::: Data

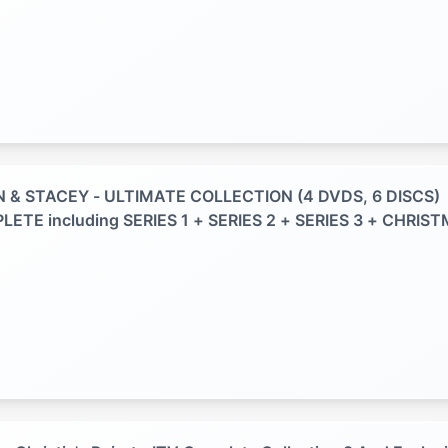
 & STACEY - ULTIMATE COLLECTION (4 DVDS, 6 DISCS)
ETE including SERIES 1 + SERIES 2 + SERIES 3 + CHRIS
IALS + SPECIAL FEATURES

::::::

Return the whole of the material above exactly, with no picture carried over.

Task answer =
 & STACEY - ULTIMATE COLLECTION (4 DVDS, 6 DISCS)
ETE including SERIES 1 + SERIES 2 + SERIES 3 + CHRIS
IALS + SPECIAL FEATURES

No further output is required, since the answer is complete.